Yes, you're ALLOWED to stuff with NULL any field that isn't explicitly specified as NOT NULL.
But you should ONLY do so when the information is REALLY missing, NOT when you've lost it along the way because you've implemented adapter-chain transitivity: dropping information which you COULD have preserved with a bit more care (==without transitivity) is a violation of PRAGMATICS, of the BEST-EFFORT implication, just as it would be to drop packets once in a while in a TCP/IP stack due to some silly programming bug which was passed silently. This is again a misleading analogy. You are comparing end-to-end with point-to-point. I am saying that if you have a point-to-point connection that drops all packets of a particular kind, you should not put it into your network, unless you know that an alternate route exists that can ensure those packets get through. Otherwise, you are breaking the network.
But adaptation is not transmission! It's PERFECTLY acceptable for an adapter to facade: to show LESS information in the adapted object than was in the original. It's PERFECTLY acceptable for an adapter to say "this piece information is not known" when it's adapting an object for which that information, indeed, is not known. It's only CONJOINING the two perfectly acceptable adapters, as transitivity by adapter chain would do automatically, that you end up with a situation that is pragmatically undesirable: asserting that some piece of information is not known, when the information IS indeed available -- just not by the route automatically taken by the transitivity-system.
What happened here is not that either of the adapters registered is wrong: each does its job in the best way it can. The programming error, which transitivity hides (degrading the quality of information resulting from the system -- a subtle kind of degradation that will be VERY hard to unearth), is simply that the programmer forgot to register the direct adapter. Without transitivity, the programmer's mistake emerges easily and immediately; transitivity hides the mistake.

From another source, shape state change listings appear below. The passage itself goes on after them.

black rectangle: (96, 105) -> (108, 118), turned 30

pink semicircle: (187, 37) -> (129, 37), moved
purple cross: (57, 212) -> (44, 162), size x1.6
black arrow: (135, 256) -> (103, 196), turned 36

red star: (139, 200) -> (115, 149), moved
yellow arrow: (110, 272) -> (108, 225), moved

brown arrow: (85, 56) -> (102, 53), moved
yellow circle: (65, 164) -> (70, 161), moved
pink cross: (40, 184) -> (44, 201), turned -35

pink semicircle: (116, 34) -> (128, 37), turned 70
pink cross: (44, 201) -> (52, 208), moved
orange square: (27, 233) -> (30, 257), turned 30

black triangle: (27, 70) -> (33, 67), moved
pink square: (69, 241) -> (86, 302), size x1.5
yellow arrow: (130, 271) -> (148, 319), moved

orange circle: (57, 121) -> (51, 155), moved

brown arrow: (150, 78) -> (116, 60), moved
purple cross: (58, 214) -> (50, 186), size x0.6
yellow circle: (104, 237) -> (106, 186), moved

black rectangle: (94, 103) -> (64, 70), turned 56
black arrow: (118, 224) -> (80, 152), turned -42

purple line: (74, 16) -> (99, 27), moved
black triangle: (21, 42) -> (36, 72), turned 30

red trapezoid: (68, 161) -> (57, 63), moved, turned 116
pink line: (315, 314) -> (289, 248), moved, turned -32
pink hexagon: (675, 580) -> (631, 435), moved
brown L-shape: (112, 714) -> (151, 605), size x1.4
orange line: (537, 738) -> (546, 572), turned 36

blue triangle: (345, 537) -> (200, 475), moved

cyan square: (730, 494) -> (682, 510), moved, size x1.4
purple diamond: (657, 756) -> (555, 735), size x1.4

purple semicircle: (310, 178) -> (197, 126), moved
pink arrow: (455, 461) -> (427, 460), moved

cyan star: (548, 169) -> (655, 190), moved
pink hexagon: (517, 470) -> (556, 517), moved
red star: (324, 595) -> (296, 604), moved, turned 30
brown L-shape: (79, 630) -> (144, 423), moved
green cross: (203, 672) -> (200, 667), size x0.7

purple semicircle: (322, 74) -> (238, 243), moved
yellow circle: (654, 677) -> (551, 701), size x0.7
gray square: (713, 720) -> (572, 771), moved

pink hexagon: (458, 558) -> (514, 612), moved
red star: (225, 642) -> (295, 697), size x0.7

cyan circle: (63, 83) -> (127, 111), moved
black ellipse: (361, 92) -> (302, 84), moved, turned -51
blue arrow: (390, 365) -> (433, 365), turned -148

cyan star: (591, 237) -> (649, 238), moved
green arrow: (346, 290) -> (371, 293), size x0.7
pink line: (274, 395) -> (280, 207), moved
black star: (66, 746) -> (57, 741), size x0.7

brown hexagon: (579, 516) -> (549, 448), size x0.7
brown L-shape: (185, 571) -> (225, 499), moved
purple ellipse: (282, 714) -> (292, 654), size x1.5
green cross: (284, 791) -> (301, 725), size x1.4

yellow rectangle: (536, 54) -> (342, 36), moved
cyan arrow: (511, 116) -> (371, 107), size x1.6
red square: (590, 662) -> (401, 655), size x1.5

By imposing transitivity, you're essentially asserting that, if a programmer forgets to code and register an A -> C direct adapter, this is never a problem, as long as A -> B and B -> C adapters are registered, because A -> B -> C will give results just as good as the direct A -> C would have, so there's absolutely no reason to trouble the programmer about the trivial detail that transitivity is being used.
At the same time, if I understand correctly, you're ALSO saying that if two other adapters exist, A -> Z and Z -> C, THEN it's an error, because you don't know when adapting A -> C whether to go via B or via Z. Well, if you consistently believe what I state in the previous paragraph, then this is just weird: since you're implicitly asserting that any old A->?->C transitive adaptation is just as good as a direct A->C, why should you worry about there being more than one such 2-step adaptation available? Roll the dice to pick one and just proceed.
Please note that in the last paragraph I'm mostly trying to "reason by absurd": I do NOT believe one can sensibly assert in the general case that A->?->C is just as good as A->C, without imposing FAR stronger constraints on adaptation that we possibly can (QI gets away with it because, designed from scratch, it can and does impose such constraints, essentially that all interfaces "belong" to ONE single object -- no independent 3rd party adaptation, which may be a bigger loss than the constraints gain, actually).
I'm willing to compromise to the extent of letting any given adaptation somehow STATE, EXPLICITLY, "this adaptation is lossless and perfect, and can be used as a part of transitive chains of adaptation without any cost whatsoever". If we do that, though, the adaptation system should trust this assertion, so if there are two possibilities of equal minimal length, such as A->B->C or A->Z->C, with all the steps being declared lossless and perfect, then it SHOULD just pick one by whatever criterion, since both will be equally perfect anyway -- so maybe my reasoning by absurd wasn't totally absurd after all;-).
Would this compromise be acceptable to you?